MALEZYA’da bir üniversite var. İslamlaşma sürecinin en önemli ideolojik destekçisi sayılan Uluslararası İslam Üniversitesi.

Yeni Dışişleri Bakanı Ahmet Davutoğlu ile YÖK Başkanı Yusuf Ziya Özcan birbirlerini Malezya’dan tanıyor. İkisi de, vaktiyle aynı üniversitede bulunuyor.

Davutoğlu 1990-95 yılları arasında Malezya’daki üniversitede hem öğretim üyesi, hem idareci. Özcan’ın orada bulunduğu yıllar ise, 1992-94 arası. İkisi aynı dönemde Malezya’daki aynı üniversitede.

Türkiye’de çeşitli üniversitelerde Malezya’dan geçmiş başka öğretim üyeleri de var. Çoğu felsefe, İslam Hukuku, bilim tarihi dallarında.

Ama, hiçbiri Davutoğlu ve Özcan gibi su başında değil.

En sıkı dosya

HARP Akademileri Komutanlığında geçen hafta düzenlenen sempozyum "Enerji Güvenliğinde Ortak Çözüm Arayışları" başlığını taşıyor.

Davetli olduğu halde, önceden geleceğini bildirdiği halde, Azerbaycan Sanayi ve Enerji Bakanı toplantıya katılmıyor.

Türkiye ile Azerbaycan arasında, Türkiye’nin Ermeni ilişkileri nedeniyle beliren soğukluğun ötesinde, ciddi bir pazarlık sürüyor. Doğalgaz pazarlığı.

Türkiye Azerilerden doğalgazı 120 dolardan alıyor. Aynı dönem içinde Rusya’dan alınan doğalgaz fiyatı 240 dolar. Bunun iki katı.
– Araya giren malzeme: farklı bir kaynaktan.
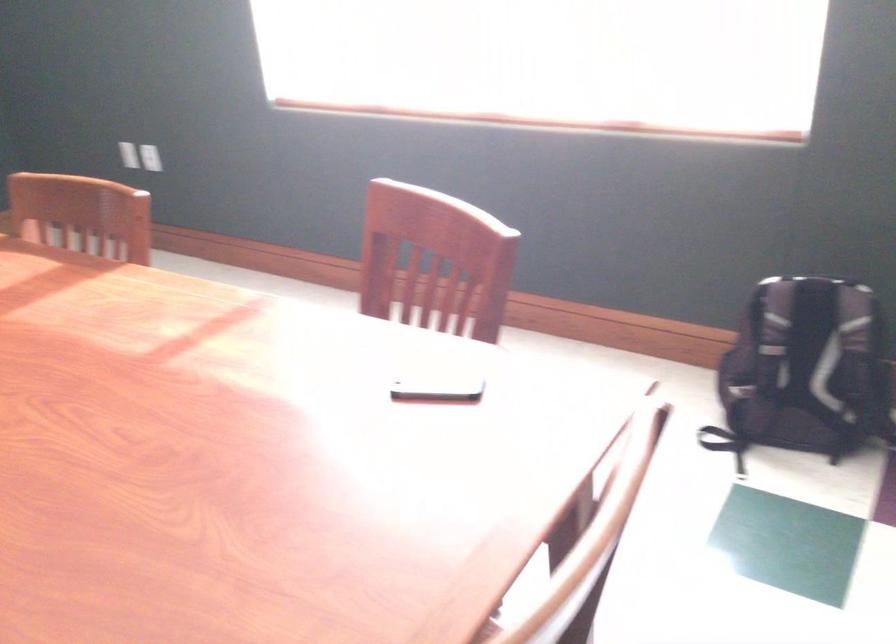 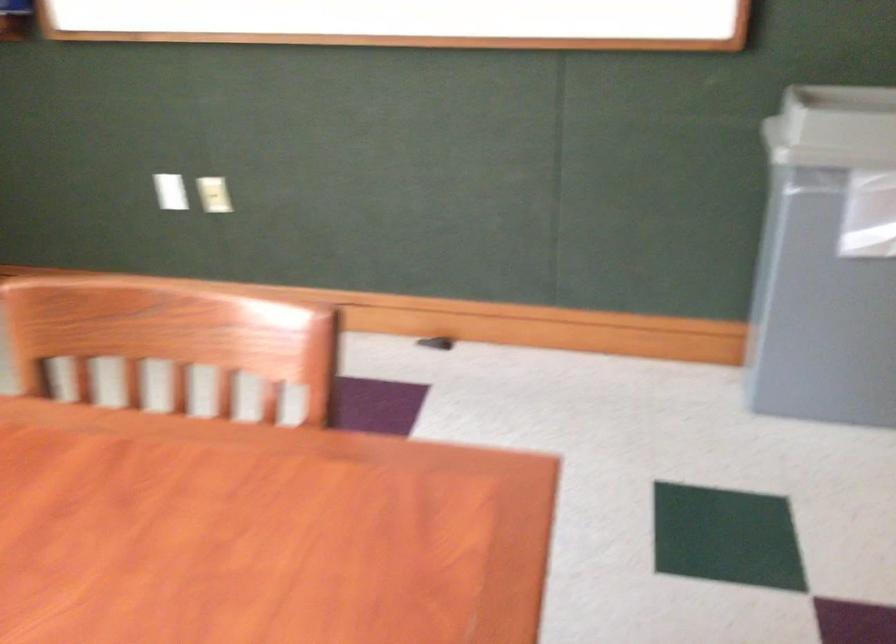 In the scene shown: The images are taken continuously from a first-person perspective. In which direction is your viewpoint rotating?

The rotation direction of the camera is right-down. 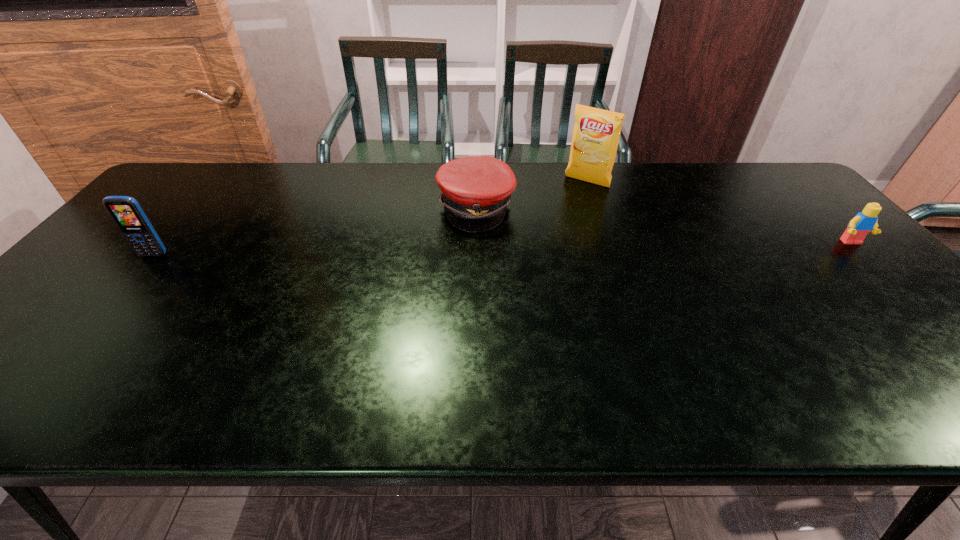 Identify the location of free space on the desktop that is between the leftmost object and the second nearest object and is positioned on the front-facing side of the cap. (555, 248).

Where is `free space on the desktop that is between the leftmost object and the rightmost object and is positioned on the front of the crisp (potato chip) with the logo`? This screenshot has height=540, width=960. free space on the desktop that is between the leftmost object and the rightmost object and is positioned on the front of the crisp (potato chip) with the logo is located at coordinates (538, 248). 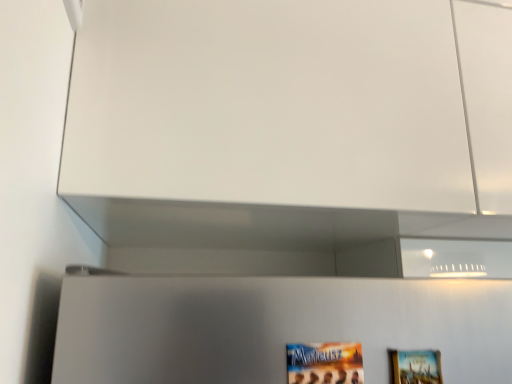 Question: Based on their positions, is wooden picture frame at lower right located to the left or right of matte paper movie poster at lower center?

Choices:
 (A) left
 (B) right

Answer: (B)

Question: From their relative heights in the image, would you say wooden picture frame at lower right is taller or shorter than matte paper movie poster at lower center?

Choices:
 (A) short
 (B) tall

Answer: (B)

Question: Considering the positions of wooden picture frame at lower right and matte paper movie poster at lower center in the image, is wooden picture frame at lower right wider or thinner than matte paper movie poster at lower center?

Choices:
 (A) wide
 (B) thin

Answer: (A)

Question: Is matte paper movie poster at lower center taller or shorter than wooden picture frame at lower right?

Choices:
 (A) tall
 (B) short

Answer: (B)

Question: Based on their sizes in the image, would you say matte paper movie poster at lower center is bigger or smaller than wooden picture frame at lower right?

Choices:
 (A) small
 (B) big

Answer: (A)

Question: Relative to wooden picture frame at lower right, is matte paper movie poster at lower center in front or behind?

Choices:
 (A) front
 (B) behind

Answer: (A)

Question: From a real-world perspective, relative to wooden picture frame at lower right, is matte paper movie poster at lower center vertically above or below?

Choices:
 (A) above
 (B) below

Answer: (B) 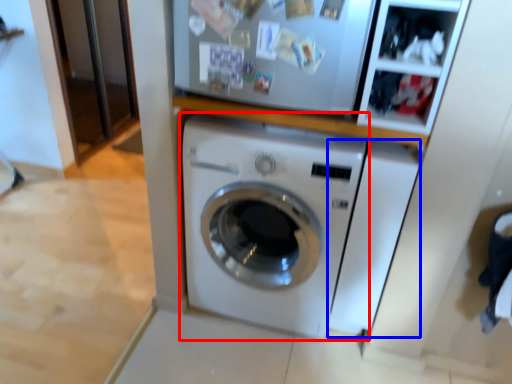 Question: Which object is further to the camera taking this photo, washing machine (highlighted by a red box) or washing machine (highlighted by a blue box)?

Choices:
 (A) washing machine
 (B) washing machine

Answer: (B) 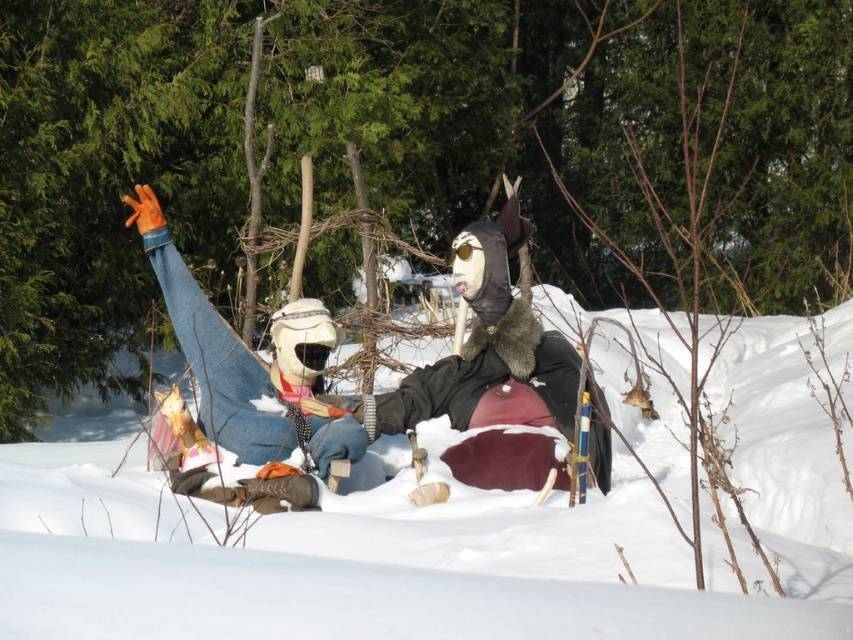 You are standing in the winter scene and notice the white fluffy snow at center and the denim jeans at left. Which object is positioned to the right of the other?

The white fluffy snow at center is to the right of the denim jeans at left.

You are standing in the winter scene and want to place a small snowman between the two points, point (140,573) and point (223,403). Which point should you start building the snowman closer to so it appears larger in the image?

You should start building the snowman closer to point (140,573) because it is closer to the viewer, making the snowman appear larger in the image.

Based on the photo, you are an artist trying to paint the winter scene. You notice the white fluffy snow at center and the denim jeans at left. Which object should you paint first if you want to follow the rule of painting larger objects before smaller ones?

You should paint the white fluffy snow at center first because it is larger than the denim jeans at left. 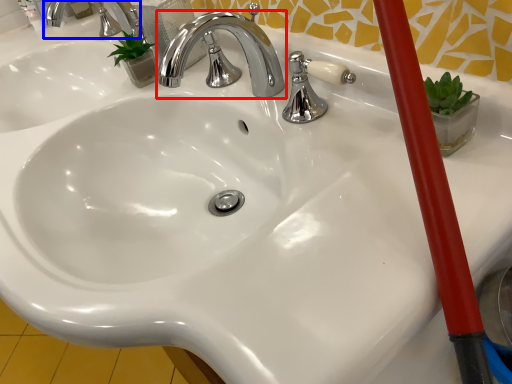 Question: Which object appears closest to the camera in this image, tap (highlighted by a red box) or tap (highlighted by a blue box)?

Choices:
 (A) tap
 (B) tap

Answer: (A) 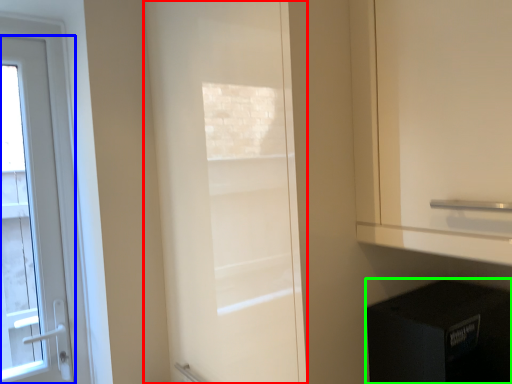 Question: Which object is positioned closest to door (highlighted by a red box)? Select from door (highlighted by a blue box) and appliance (highlighted by a green box).

Choices:
 (A) door
 (B) appliance

Answer: (B) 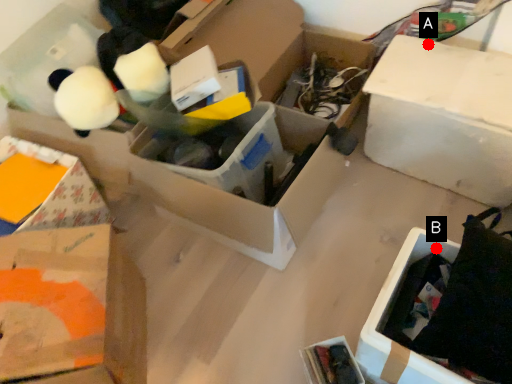 Question: Two points are circled on the image, labeled by A and B beside each circle. Which point is farther from the camera taking this photo?

Choices:
 (A) A is further
 (B) B is further

Answer: (A) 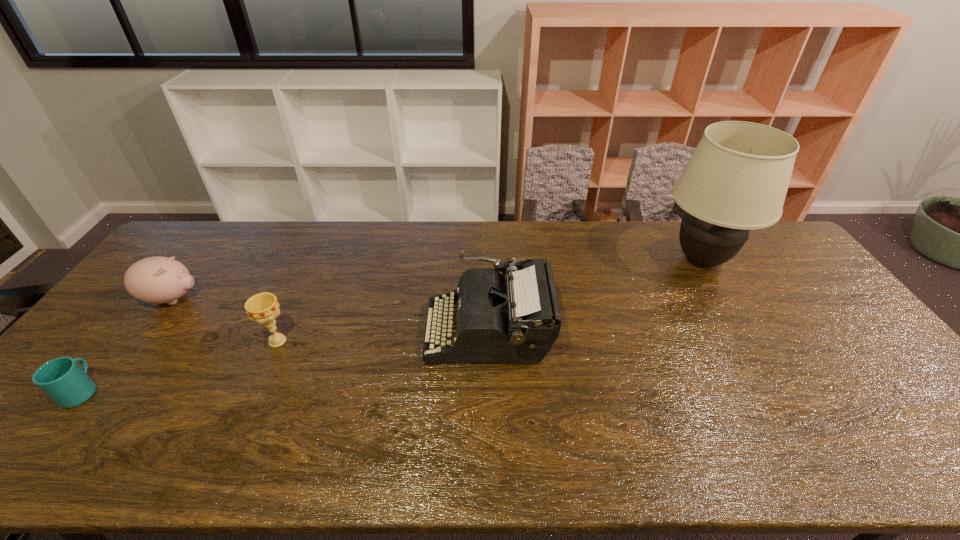 Locate an element on the screen. The width and height of the screenshot is (960, 540). free space at the near edge of the desktop is located at coordinates (572, 437).

You are a GUI agent. You are given a task and a screenshot of the screen. Output one action in this format:
    pyautogui.click(x=<x>, y=<y>)
    Task: Click on the free space at the left edge of the desktop
    
    Given the screenshot: What is the action you would take?
    pyautogui.click(x=109, y=342)

The image size is (960, 540). Find the location of `free spot at the right edge of the desktop`. free spot at the right edge of the desktop is located at coordinates (854, 373).

At what (x,y) coordinates should I click in order to perform the action: click on vacant point at the near right corner. Please return your answer as a coordinate pair (x, y). The image size is (960, 540). Looking at the image, I should click on (913, 443).

The width and height of the screenshot is (960, 540). I want to click on vacant space that's between the chalice and the shortest object, so point(180,366).

At what (x,y) coordinates should I click in order to perform the action: click on free space between the cup and the tallest object. Please return your answer as a coordinate pair (x, y). Looking at the image, I should click on (392, 326).

Locate an element on the screen. vacant area between the chalice and the piggy bank is located at coordinates (225, 320).

In order to click on free space between the fourth shortest object and the piggy bank in this screenshot , I will do `click(330, 314)`.

The height and width of the screenshot is (540, 960). Identify the location of vacant area that lies between the piggy bank and the tallest object. tap(437, 280).

You are a GUI agent. You are given a task and a screenshot of the screen. Output one action in this format:
    pyautogui.click(x=<x>, y=<y>)
    Task: Click on the free area in between the typewriter and the shortest object
    
    Given the screenshot: What is the action you would take?
    click(x=285, y=360) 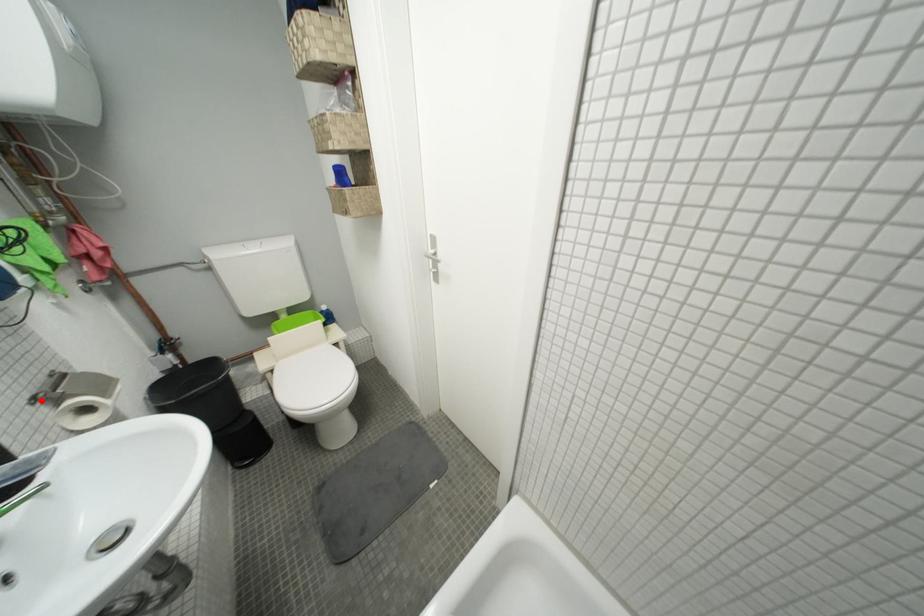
Azeriler şimdi, "doğalgazı dünya fiyatlarından satacağız" diyor. Ve bir pazarlık başlıyor.

Tayyip Erdoğan’ın gelecek hafta Bakü’ye gitmesi öngörülüyor. Giderse, masada karşılaşacağı en sıkı dosyanın doğalgaz olacağı ortada.

Pazarlığın çok çetin geçeceğini tahmin etmek hiç güç değil.